Well, UDP state issues have been around since the advent of statefull firewalls, so it affects way more than SIP. UDP is a stateless protocol, so keeping state is a hack, at best. So, the more complex the interactions between the endpoints the more likely it is to run amok.
or use TCP for SIP transport
Why wouldn't you? It sounds like you don't, and you mention it as if TCP would be a sacrifice, so I'm not sure of your thoughts on this.
SIP benefits in many ways from TCP.
- It's used only for call setup and teardown - and out-of-band signaling if configured for it.
- The SIP protocol will be mostly silent during the call so the UDP states will usually have aged off and new UDP states need to be established for call teardown.
- The SIP protocol is statefull; if you use a "best effort" protocol like UDP then responsibility for reliability falls upon the application layer, whereas using TCP handles transport reliability in the transport layer.
- The statefull SIP protocol often runs multiple streams/conversations at once, with varying lifetimes. If you use UDP it becomes difficult for a "man in the middle" to differentiate the distinct streams, so you end up with state problems.
- The usual arguments for UDP don't apply here since SIP is a single, long lived stream, per call, so the connection overhead is negligible.
If you MUST use UDP for some reason I would turn off "keep state" (State type = none) in the SIP rules. You'll also need to add rules for the return traffic, I believe. This will eliminate any state problems, at the expense of every SIP packets having the pass the rule checks, in both directions. Since SIP is not very "chatty" the additional overhead wouldn't be much more than the TCP overhead.
- It's used only for call setup and teardown - and out-of-band signaling if configured for it.

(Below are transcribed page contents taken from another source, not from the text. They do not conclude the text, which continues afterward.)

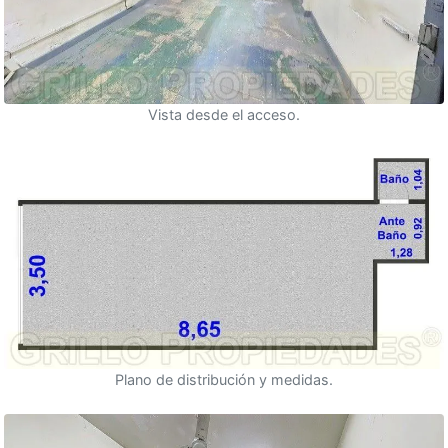
Vista desde el acceso.
Plano de distribución y medidas.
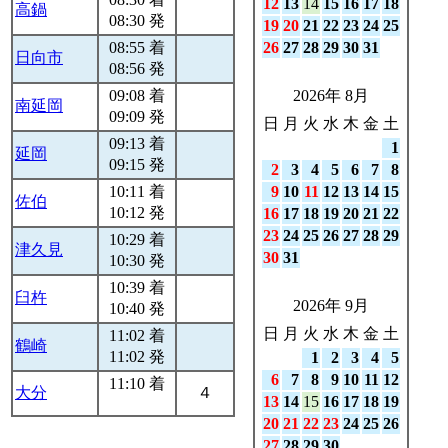
12
13
14
15
16
17
18
高鍋
08:30 発
19
20
21
22
23
24
25
08:55 着
26
27
28
29
30
31
日向市
08:56 発
09:08 着
2026年 8月
南延岡
09:09 発
日
月
火
水
木
金
土
09:13 着
1
延岡
09:15 発
2
3
4
5
6
7
8
10:11 着
9
10
11
12
13
14
15
佐伯
10:12 発
16
17
18
19
20
21
22
23
24
25
26
27
28
29
10:29 着
津久見
30
31
10:30 発
10:39 着
臼杵
2026年 9月
10:40 発
日
月
火
水
木
金
土
11:02 着
鶴崎
11:02 発
1
2
3
4
5
6
7
8
9
10
11
12
11:10 着
大分
４
13
14
15
16
17
18
19
20
21
22
23
24
25
26
27
28
29
30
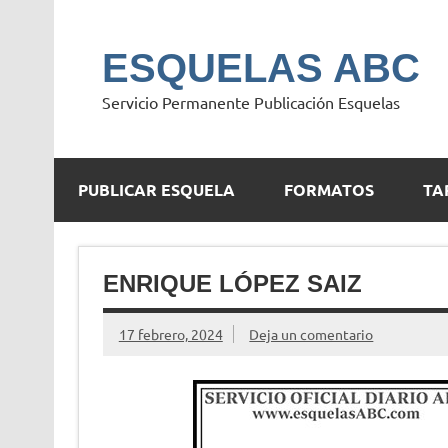
Saltar
al
contenido
ESQUELAS ABC
Servicio Permanente Publicación Esquelas
PUBLICAR ESQUELA
FORMATOS
TA
ENRIQUE LÓPEZ SAIZ
17 febrero, 2024
Deja un comentario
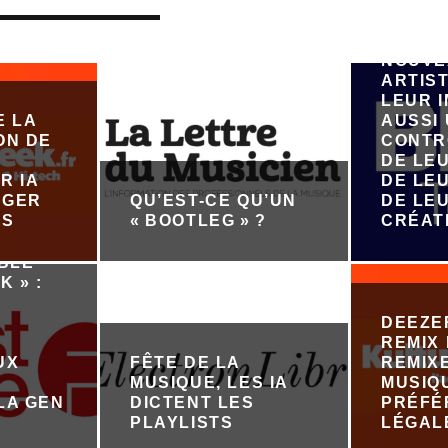
MUSIQU
VEUT 
ÉMERG
NOUVE
ARTIST
LEUR 
E LA
AUSSI
ON DE
CONTR
DE LE
R IA
DE LEU
ÉGER
QU’EST-CE QU’UN
DE LE
ES
« BOOTLEG » ?
CRÉAT
ABLE
K » :
DEEZE
REMIX 
UX
FÊTE DE LA
REMIX
MUSIQUE, LES IA
MUSIQ
LA GEN
DICTENT LES
PRÉFÉ
PLAYLISTS
LÉGAL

@tlum thanks again for the valuable and much appreciated insight. I guess my only reservation about switching to TCP signaling was that UDP seams to be the vendor default on pretty much every handset on the planet...though that's a terrible excuse with automated provisioning etc.

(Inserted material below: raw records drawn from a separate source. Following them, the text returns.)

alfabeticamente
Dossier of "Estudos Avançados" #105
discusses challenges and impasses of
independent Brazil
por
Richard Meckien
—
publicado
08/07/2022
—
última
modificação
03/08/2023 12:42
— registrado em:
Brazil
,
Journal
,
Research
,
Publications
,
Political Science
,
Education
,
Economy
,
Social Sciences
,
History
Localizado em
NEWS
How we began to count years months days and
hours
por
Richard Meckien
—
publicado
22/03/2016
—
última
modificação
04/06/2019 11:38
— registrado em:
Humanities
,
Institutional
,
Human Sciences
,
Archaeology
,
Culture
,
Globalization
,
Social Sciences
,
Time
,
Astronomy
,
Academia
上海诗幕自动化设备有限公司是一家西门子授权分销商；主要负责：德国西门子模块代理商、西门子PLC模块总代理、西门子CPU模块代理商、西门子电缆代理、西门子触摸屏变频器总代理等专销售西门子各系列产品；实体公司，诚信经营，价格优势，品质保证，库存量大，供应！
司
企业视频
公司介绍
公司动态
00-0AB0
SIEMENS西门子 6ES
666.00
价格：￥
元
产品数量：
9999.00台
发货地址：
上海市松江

Just for my own curiosity, how might I go about disabling state tracking on this traffic? What would the rule look like for return traffic? I understand setting that advanced setting to State = None, but that by itself understandably breaks traffic flow.
You'd have to look at the traffic. If s_port and d_port are always 5060 you could restrict the port in the rule, but often on the return trip the d_port will be some random port (the originating s_port), so port filtering will be impractical. In any event, you'd be filtering inbound on your providers IP address(es). And, now that I'm thinking about it I'm not sure how NAT will behave, if at all. I honestly wouldn't try it unless there really, really, really, wasn't any other choice and you had the time and patients to mess with it.

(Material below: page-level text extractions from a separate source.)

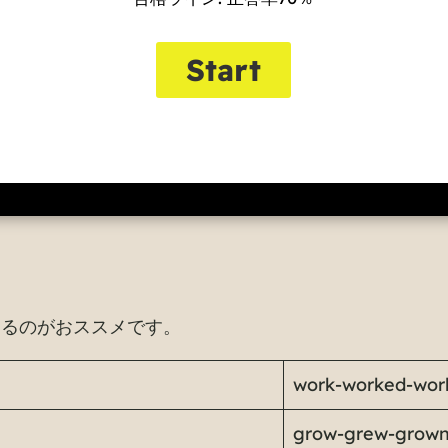
するのがおススメです。
work-worked-wor
grow-grew-grow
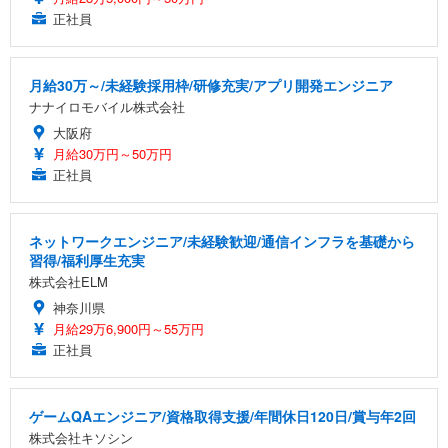
正社員
月給30万～/未経験採用枠/研修充実/アプリ開発エンジニア
ナナイロモバイル株式会社
大阪府
月給30万円～50万円
正社員
ネットワークエンジニア/未経験歓迎/通信インフラを基礎から
習得/福利厚生充実
株式会社ELM
神奈川県
月給29万6,900円～55万円
正社員
ゲームQAエンジニア/資格取得支援/年間休日120日/賞与年2回
株式会社キソシン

TCP, if you can use it, should enhance reliability and security. Trying not to keep state on UDP will cost you time, possibly degrade security, but maybe solve your issue without having to reconfigure clients. The right tools for the job are TCP for the SIP protocol, and UDP for the RTP streams. I'm not sure what the vendor rational is for UDP as a default... other than maybe using one protocol type for both use cases, and RTP over TCP would end badly.